Ich habe in Momenten der Schwäche oft ein Bild. In diesem Bild sehe ich mich, wie ich von allen, die an mich glauben, aufgefangen werde. Freunde oder Familie oder Bekannte, egal wer! Und ich möchte dir dieses Bild so gerne ans Herz legen! Stell dir bewusst diejenigen vor, die deinen Fall verhindern, und dich hochziehen! Denn wenn du um deinetwillen nicht ausreichend Power hast, DANN DENK ZUMINDEST AN DIEJENIGEN, DIE NOCH IMMER AN DICH GLAUBEN! An alle, die dich trotz deiner Veränderungen, Schwäche und Momente von Kraftlosigkeit als eine starke Person sehen, die du vielleicht nicht zur Zeit siehst! Solange eine einzige Person an dich glaubt, ist es egal ob du selbst an dich glauben kannst! Denn solange diese Voraussetzung gegeben ist, WIRST DU DICH IMMER WIEDER FINDEN. Es wird egal sein, wie hart diese Welt zuschlagen kann. Und nicht, weil du besser bist, sondern weil du schon immer gut genug warst, um allen zu trotzen! 

Ich bin Philip Karajan! Und mein Lebensziel besteht in meinem Glauben! In meinem Wunsch, etwas zu bewegen! Und das bedeutet nicht, das Bewusstsein der Welt um 180° zu drehen! Sondern zu helfen, wo Hilfe gebraucht wird. Not zu stillen, wo sie dominiert! ICH SCHEIßE komplett auf First World, auf die Gefüge, von denen Leute behaupten, so funktioniere die Welt! Ohne meinen Glauben gleicht mein Leben einem Tod. Ich will dir die Hand geben und dir hoch helfen! Ich will dir zusprechen, in deinen dunkelsten Stunden! Und dafür habe ich es mir zum Ziel gesetzt nicht besser zu sein als irgendwer, sondern gut genug und darüber hinaus, dieser Welt und allem zu trotzen, was sie dir vor die Beine wirft!
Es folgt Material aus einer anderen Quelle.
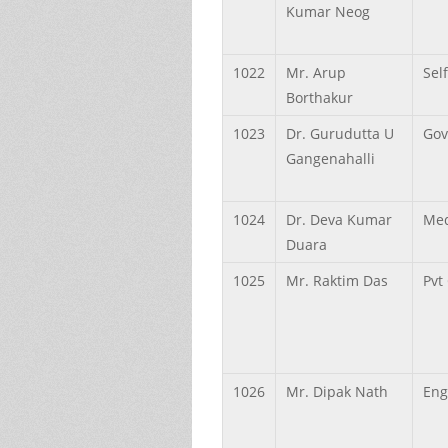
Kumar
Neog
1022
Mr.
Arup
Sel
Borthakur
1023
Dr.
Gurudutta U
Gov
Gangenahalli
1024
Dr.
Deva Kumar
Med
Duara
1025
Mr.
Raktim
Das
Pvt
1026
Mr.
Dipak
Nath
Eng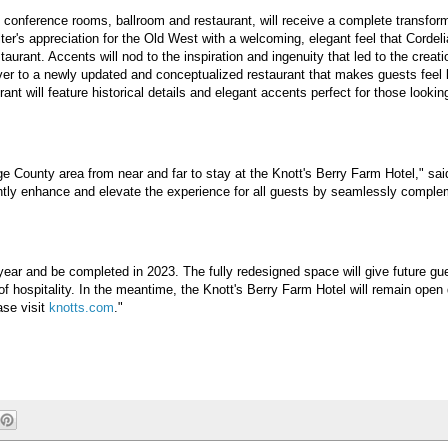
y, conference rooms, ballroom and restaurant, will receive a complete transform
ter's appreciation for the Old West with a welcoming, elegant feel that Cordel
urant. Accents will nod to the inspiration and ingenuity that led to the creati
er to a newly updated and conceptualized restaurant that makes guests feel li
 will feature historical details and elegant accents perfect for those looking
nge County area from near and far to stay at the Knott's Berry Farm Hotel," sa
icantly enhance and elevate the experience for all guests by seamlessly compl
is year and be completed in 2023. The fully redesigned space will give future gu
f hospitality. In the meantime, the Knott's Berry Farm Hotel will remain open 
ase visit
knotts.com
."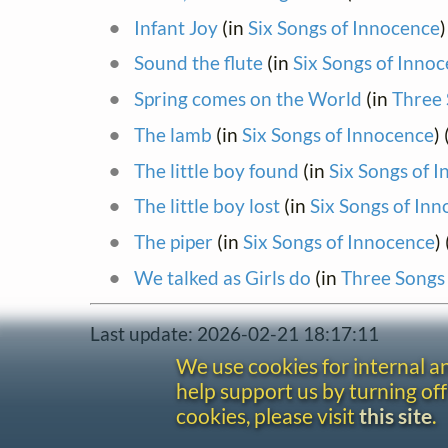
Infant Joy
(in
Six Songs of Innocence
)
Sound the flute
(in
Six Songs of Inno
Spring comes on the World
(in
Three 
The lamb
(in
Six Songs of Innocence
)
The little boy found
(in
Six Songs of 
The little boy lost
(in
Six Songs of In
The piper
(in
Six Songs of Innocence
)
We talked as Girls do
(in
Three Songs
Last update: 2026-02-21 18:17:11
We use cookies for internal 
help support us by turning off
cookies, please visit
this site
.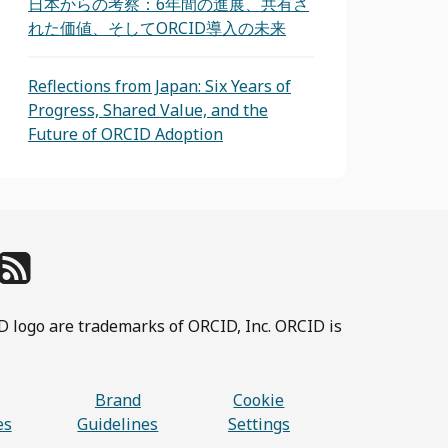
日本からの考察：6年間の進展、共有さ
れた価値、そしてORCID導入の未来
Reflections from Japan: Six Years of
Progress, Shared Value, and the
Future of ORCID Adoption
D logo are trademarks of ORCID, Inc. ORCID is
Brand
Cookie
es
Guidelines
Settings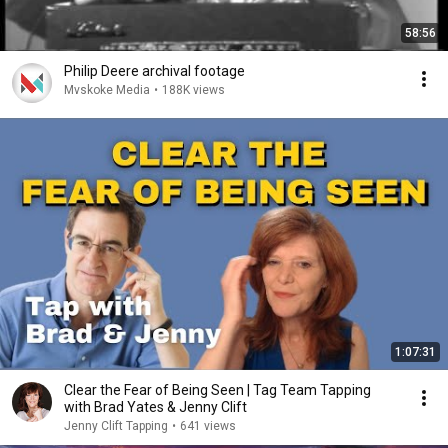
58:56
Philip Deere archival footage
Mvskoke Media
•
188K views
1:07:31
Clear the Fear of Being Seen | Tag Team Tapping
with Brad Yates & Jenny Clift
Jenny Clift Tapping
•
641 views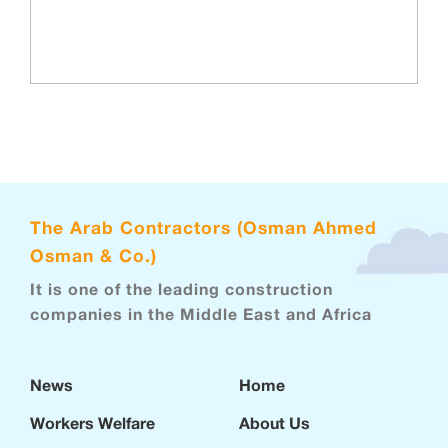
The Arab Contractors (Osman Ahmed
Osman & Co.)
It is one of the leading construction
companies in the Middle East and Africa
News
Home
Workers Welfare
About Us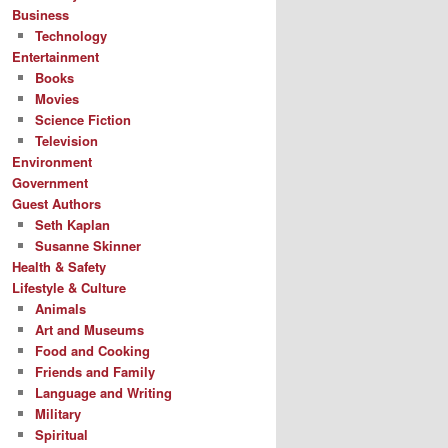
Business
Technology
Entertainment
Books
Movies
Science Fiction
Television
Environment
Government
Guest Authors
Seth Kaplan
Susanne Skinner
Health & Safety
Lifestyle & Culture
Animals
Art and Museums
Food and Cooking
Friends and Family
Language and Writing
Military
Spiritual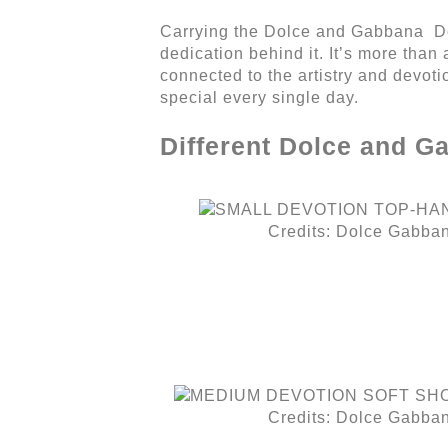
Carrying the Dolce and Gabbana Devo
dedication behind it. It’s more than 
connected to the artistry and devotio
special every single day.
Different Dolce and G
Credits: Dolce Gabba
Credits: Dolce Gabba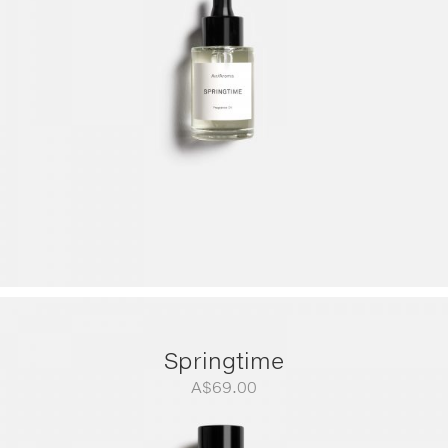
A$299.00
Springtime
A$
69.00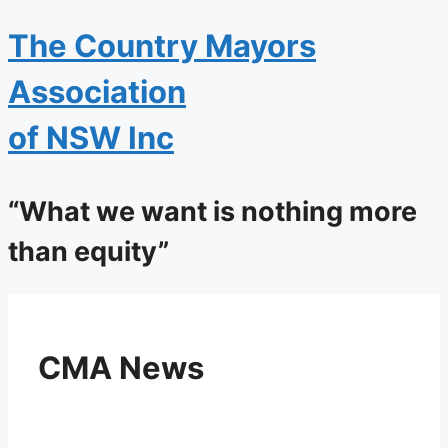
The
Country Mayors
Association
of NSW Inc
“What we want is nothing more
than equity”
CMA News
Für eine Welt, in der jeder lächeln darf. In der Streit und Gewalt keine Option ist! Wo wir frei von Vorurteilen leben! Das ist mein Lebensweg! Und auch wenn er nicht bedeutet, reich zu werden, anerkannt oder einen Namen in der Öffentlichkeit zu haben. Scheiß egal! Denn es gibt Dinge, die sind wichtiger! Und egal, was dein Ziel ist! Brich alles, was dich im Ansatz davon abhält es zu erreichen! Du wirst das schaffen!!!!